((
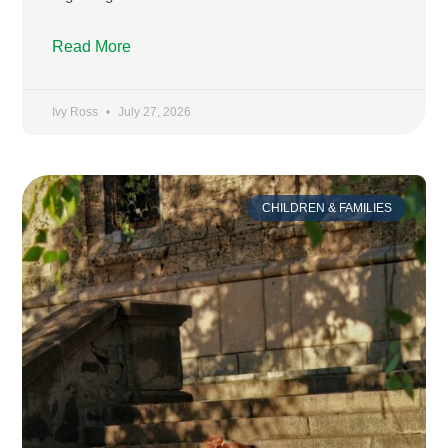
Read More
Ivy Ross
July 27, 2026
CHILDREN & FAMILIES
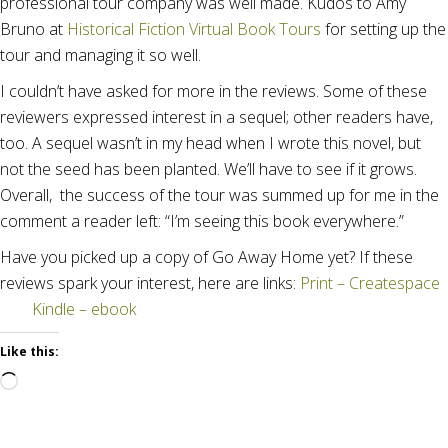
professional tour company was well made. Kudos to Amy
Bruno at
Historical Fiction Virtual Book Tours
for setting up the
tour and managing it so well.
I couldn’t have asked for more in the reviews. Some of these
reviewers expressed interest in a sequel; other readers have,
too. A sequel wasn’t in my head when I wrote this novel, but
not the seed has been planted. We’ll have to see if it grows.
Overall, the success of the tour was summed up for me in the
comment a reader left: “I’m seeing this book everywhere.”
Have you picked up a copy of Go Away Home yet? If these
reviews spark your interest, here are links:
Print – Createspace
Kindle – ebook
Like this:
Loading…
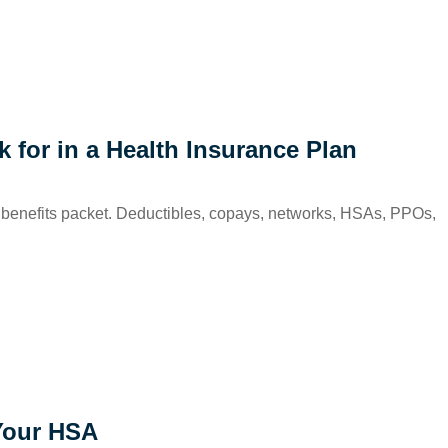
for in a Health Insurance Plan
 the benefits packet. Deductibles, copays, networks, HSAs, PPOs,
Your HSA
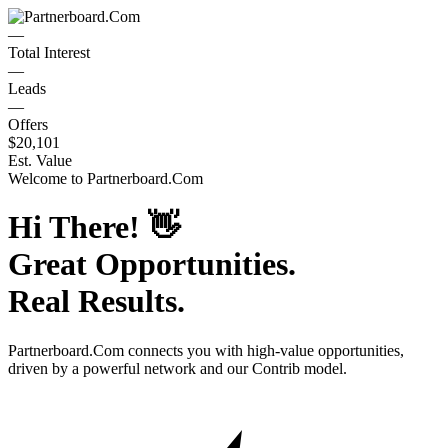
—
Total Interest
—
Leads
—
Offers
$20,101
Est. Value
Welcome to
Partnerboard.Com
Hi There!
👋
Great Opportunities.
Real Results.
Partnerboard.Com
connects you with high-value opportunities,
driven by a powerful network and our Contrib model.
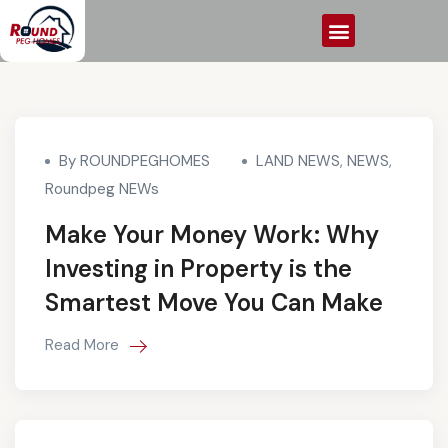
By ROUNDPEGHOMES
LAND NEWS
,
NEWS
,
Roundpeg NEWs
Make Your Money Work: Why
Investing in Property is the
Smartest Move You Can Make
Read More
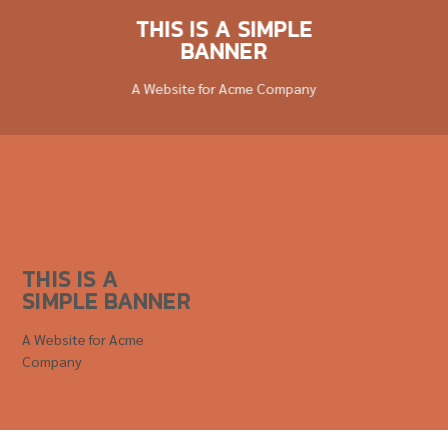
THIS IS A SIMPLE
BANNER
A Website for Acme Company
THIS IS A
SIMPLE BANNER
A Website for Acme
Company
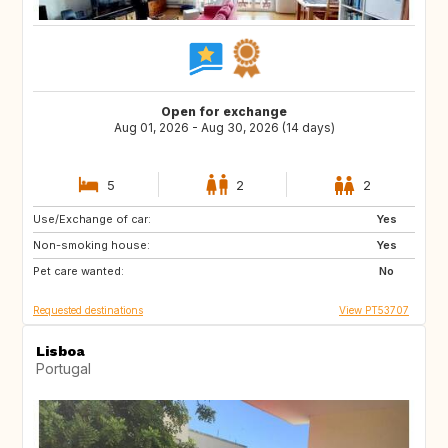
Open for exchange
Aug 01, 2026 - Aug 30, 2026 (14 days)
5
2
2
Use/Exchange of car:
DE
CH
Yes
Non-smoking house:
AT
US
Yes
Pet care wanted:
FR
ES
No
Requested destinations
View PT53707
Lisboa
Portugal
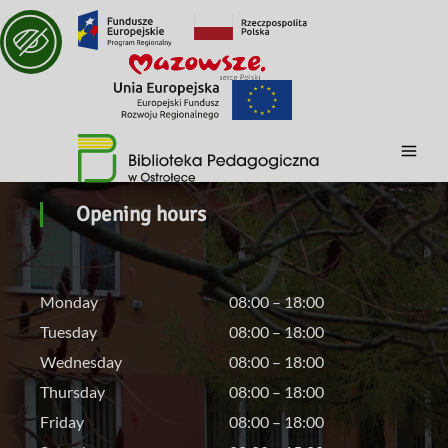
Opening hours
Monday
08:00 – 18:00
Tuesday
08:00 – 18:00
Wednesday
08:00 – 18:00
Thursday
08:00 – 18:00
Friday
08:00 – 18:00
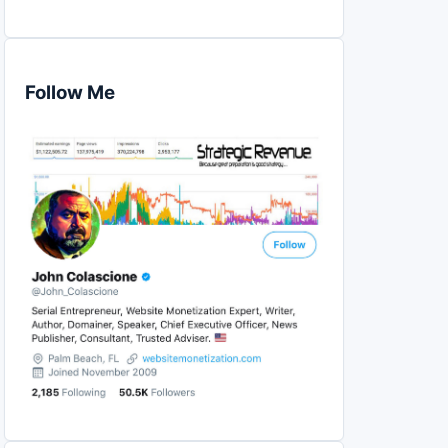
Follow Me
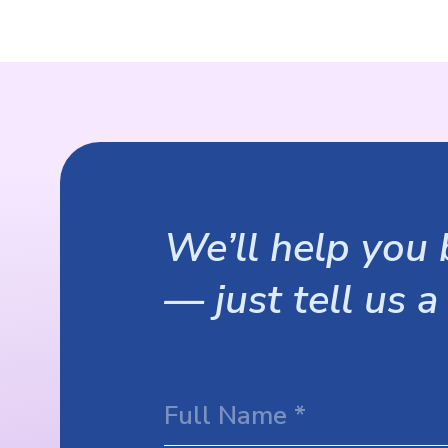
We’ll help you b
— just tell us a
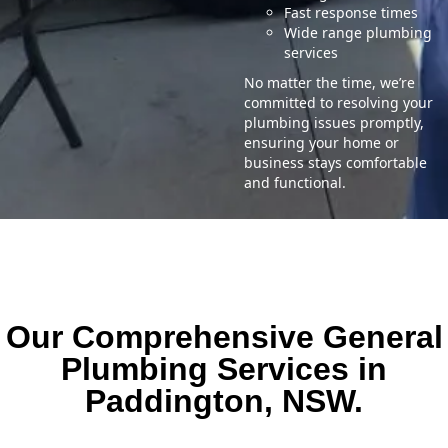
Fast response times
Wide range plumbing
services
No matter the time, we’re
committed to resolving your
plumbing issues promptly,
ensuring your home or
business stays comfortable
and functional.
Our Comprehensive General
Plumbing Services in
Paddington, NSW.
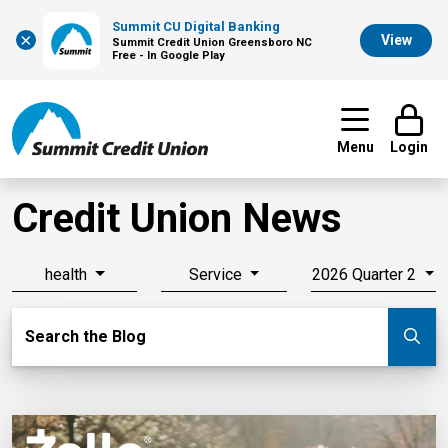
Summit CU Digital Banking
×
View
Summit Credit Union Greensboro NC
Free - In Google Play
Menu
Login
Credit Union News
health
Service
2026 Quarter 2
Search Blog
Search the Blog
Su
))
Leave out the pictures, then copy all the remaining text in the records exactly.

Read More
Ivy Ross
July 27, 2026
CHILDREN & FAMILIES
professional tour company was well made. Kudos to Amy
Bruno at
Historical Fiction Virtual Book Tours
for setting up the
tour and managing it so well.
I couldn’t have asked for more in the reviews. Some of these
reviewers expressed interest in a sequel; other readers have,
too. A sequel wasn’t in my head when I wrote this novel, but
not the seed has been planted. We’ll have to see if it grows.
Overall, the success of the tour was summed up for me in the
comment a reader left: “I’m seeing this book everywhere.”
Have you picked up a copy of Go Away Home yet? If these
reviews spark your interest, here are links:
Print – Createspace
Kindle – ebook
Like this:
Loading…
for in a Health Insurance Plan
 the benefits packet. Deductibles, copays, networks, HSAs, PPOs,
Your HSA
—
Total Interest
—
Leads
—
Offers
$20,101
Est. Value
Welcome to
Partnerboard.Com
Hi There!
👋
Great Opportunities.
Real Results.
Partnerboard.Com
connects you with high-value opportunities,
driven by a powerful network and our Contrib model.
By ROUNDPEGHOMES
LAND NEWS
,
NEWS
,
Roundpeg NEWs
Make Your Money Work: Why
Investing in Property is the
Smartest Move You Can Make
Read More
THIS IS A SIMPLE
BANNER
A Website for Acme Company
THIS IS A
SIMPLE BANNER
A Website for Acme
Company
Open for exchange
Aug 01, 2026 - Aug 30, 2026 (14 days)
5
2
2
Use/Exchange of car:
DE
CH
Yes
Non-smoking house:
AT
US
Yes
Pet care wanted:
FR
ES
No
Requested destinations
View PT53707
Lisboa
Portugal
Opening hours
Monday
08:00 – 18:00
Tuesday
08:00 – 18:00
Wednesday
08:00 – 18:00
Thursday
08:00 – 18:00
Friday
08:00 – 18:00
Follow Me
We’ll help you b
— just tell us a
Fast response times
Wide range plumbing
services
No matter the time, we’re
committed to resolving your
plumbing issues promptly,
ensuring your home or
business stays comfortable
and functional.
Our Comprehensive General
Plumbing Services in
Paddington, NSW.
Summit CU Digital Banking
×
View
Summit Credit Union Greensboro NC
Free - In Google Play
Menu
Login
Credit Union News
health
Service
2026 Quarter 2
Search Blog
Search the Blog
Su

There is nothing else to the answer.